Si l'on
voyait soudain les choses telles qu'elles sont, on tomberait dans une
stupeur semblable à celle qui s'empara du professeur Bergamotte quand il
fut frappé par la malédiction de Rascar Capac.
L'humanité se
divise en deux groupes : d'un côté, nos ennemis déclarés ; de l'autre,
nos ennemis latents (qui n'attendent qu'une occasion pour se déclarer).

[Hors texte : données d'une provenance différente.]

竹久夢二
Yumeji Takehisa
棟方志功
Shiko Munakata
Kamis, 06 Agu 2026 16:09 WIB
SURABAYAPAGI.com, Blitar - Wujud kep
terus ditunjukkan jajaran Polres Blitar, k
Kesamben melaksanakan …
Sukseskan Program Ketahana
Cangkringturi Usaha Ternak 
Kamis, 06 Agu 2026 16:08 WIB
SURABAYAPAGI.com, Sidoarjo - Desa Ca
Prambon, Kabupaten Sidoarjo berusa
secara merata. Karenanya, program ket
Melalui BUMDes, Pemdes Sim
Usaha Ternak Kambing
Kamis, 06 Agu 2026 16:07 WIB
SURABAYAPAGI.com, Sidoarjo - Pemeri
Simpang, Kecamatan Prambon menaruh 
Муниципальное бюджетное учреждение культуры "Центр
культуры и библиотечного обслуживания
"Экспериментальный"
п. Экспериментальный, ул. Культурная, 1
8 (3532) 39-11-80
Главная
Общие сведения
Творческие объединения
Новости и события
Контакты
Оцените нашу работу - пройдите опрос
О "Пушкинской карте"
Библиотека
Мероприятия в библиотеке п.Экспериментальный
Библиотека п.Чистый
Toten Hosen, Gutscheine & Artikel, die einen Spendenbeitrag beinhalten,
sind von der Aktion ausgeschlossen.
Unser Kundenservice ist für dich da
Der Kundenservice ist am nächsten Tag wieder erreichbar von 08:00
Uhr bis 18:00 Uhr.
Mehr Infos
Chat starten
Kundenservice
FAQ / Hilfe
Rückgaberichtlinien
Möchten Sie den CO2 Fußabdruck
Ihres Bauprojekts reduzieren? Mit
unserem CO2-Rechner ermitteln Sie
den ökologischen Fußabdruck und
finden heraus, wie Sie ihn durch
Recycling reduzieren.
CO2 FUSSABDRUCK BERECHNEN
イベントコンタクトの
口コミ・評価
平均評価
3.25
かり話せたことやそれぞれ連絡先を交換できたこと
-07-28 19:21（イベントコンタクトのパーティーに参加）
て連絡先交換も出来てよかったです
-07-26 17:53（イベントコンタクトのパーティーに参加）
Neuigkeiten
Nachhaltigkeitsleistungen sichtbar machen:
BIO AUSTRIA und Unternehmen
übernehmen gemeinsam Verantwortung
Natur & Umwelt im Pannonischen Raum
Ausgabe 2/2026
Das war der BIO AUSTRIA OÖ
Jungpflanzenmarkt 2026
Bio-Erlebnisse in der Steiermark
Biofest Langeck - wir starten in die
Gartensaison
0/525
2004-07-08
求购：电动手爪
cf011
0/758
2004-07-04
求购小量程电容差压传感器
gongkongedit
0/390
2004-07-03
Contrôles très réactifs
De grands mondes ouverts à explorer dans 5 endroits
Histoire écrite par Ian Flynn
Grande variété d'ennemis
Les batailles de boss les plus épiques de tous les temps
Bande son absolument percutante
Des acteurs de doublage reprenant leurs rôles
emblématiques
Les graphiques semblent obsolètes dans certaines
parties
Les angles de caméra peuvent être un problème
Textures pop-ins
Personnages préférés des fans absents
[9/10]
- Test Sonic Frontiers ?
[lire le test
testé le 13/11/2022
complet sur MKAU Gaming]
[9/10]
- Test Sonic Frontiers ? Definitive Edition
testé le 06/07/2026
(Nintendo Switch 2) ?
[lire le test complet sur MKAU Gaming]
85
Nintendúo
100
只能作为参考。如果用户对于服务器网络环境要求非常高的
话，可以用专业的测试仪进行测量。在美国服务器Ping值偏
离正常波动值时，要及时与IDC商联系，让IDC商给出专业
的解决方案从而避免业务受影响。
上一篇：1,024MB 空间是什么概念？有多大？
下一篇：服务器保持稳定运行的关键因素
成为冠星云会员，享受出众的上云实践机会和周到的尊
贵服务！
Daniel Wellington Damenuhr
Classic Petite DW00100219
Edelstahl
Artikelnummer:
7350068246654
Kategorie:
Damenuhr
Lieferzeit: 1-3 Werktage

En résumé : un beau tas de salops. Il faudrait prendre un chien, un
molosse, peut-être un dogue allemand comme celui du docteur Müller pour
les maintenir à distance.
Le monstre
bipède est une vraie chochotte. Au moindre pet de travers, il saute dans
un pousse-pousse et : « Chez Fan Se-Yeng ! Rue du Sage Immense ! Et
vivement ! »
Hergé a de ces trouvailles géniales comme de faire dire à Tintin : « À la capitainerie du port ! » Bossuet, Fléchier, Massillon sont dépassés — ainsi que Nietzsche et sa « mort de Dieu ».
Si
Ulysse est le plus grand livre de la littérature, alors nous sommes
perdus. Quant à Joyce... le gredin se sera enfui par la fenêtre ! Par
ici, mon vieux Milou !
Si
le caractère vénéneux du réel se confirme, il va falloir trouver une
solution. Il va falloir aller chez Fan Se-Yeng... Rue du Sage Immense, à
Shanghai. Allez, au trot !
Le
négateur Émile Cioran ne faisait pas partie de l'expédition
Sanders-Hardmuth, pourtant, comme le professeur Bergamotte, comme le
professeur Laubépin, il se vit frapper par la malédiction de Rascar
Capac. Il connaissait de longues périodes de léthargie entrecoupées de
moments d'agitation extrême, moments où il griffonnait à la hâte des
aphorismes, toujours les mêmes ou peu s'en fallait.
« Mon
vieux Milou, nous avons fait fausse route ! Nous pensions que la
réalité se concevait phénoménalement ou comme le corrélat d'une
intuition, mais je t'en fous ! Elle n'a aucun caractère spécifique
d'immanence à la conscience ! Elle constitue une forme d'en soi qui
englobe aussi bien les vécus psychiques que les choses et les relations
entre choses ! Tu entends, mon vieux Milou ? Nous devons tout de suite
retourner voir Philémon Siclone ! »
« Le
Moi individuel constitue toute la réalité ! Les autres Moi n'ont pas
plus d'existence que les personnages des rêves ! Nous sommes seuls, mon
vieux Milou ! » — Cette attitude mentale, souvent présentée comme une
conséquence logique du caractère idéel de la connaissance, est appelée solipsisme par les philosophes, selon une source policière.
Dans
Le Trésor de Rackham le Rouge, lorsque les Dupond-Dupont oublient de
pomper, la situation de Tintin rappelle celle de George Floyd : he can't
breathe.
Dans
l'Oreille cassée, Hergé rend un discret hommage à l'auteur du Bréviaire
du chaos : l'Indien qui guide Tintin jusqu'au territoire des terribles
Arumbayas s'appelle Caraco. Comme son modèle, cet Indien nourrit une
vision désespérée de l'existence. Quand on lui parle de la vie, du
monde, il répond : « Ça très mauvais. Moi pas aller. »
« Le
présent en soi est comme le point en géométrie ! Le présent en soi
n'existe pas ! Ce n'est pas une donnée immédiate de notre conscience !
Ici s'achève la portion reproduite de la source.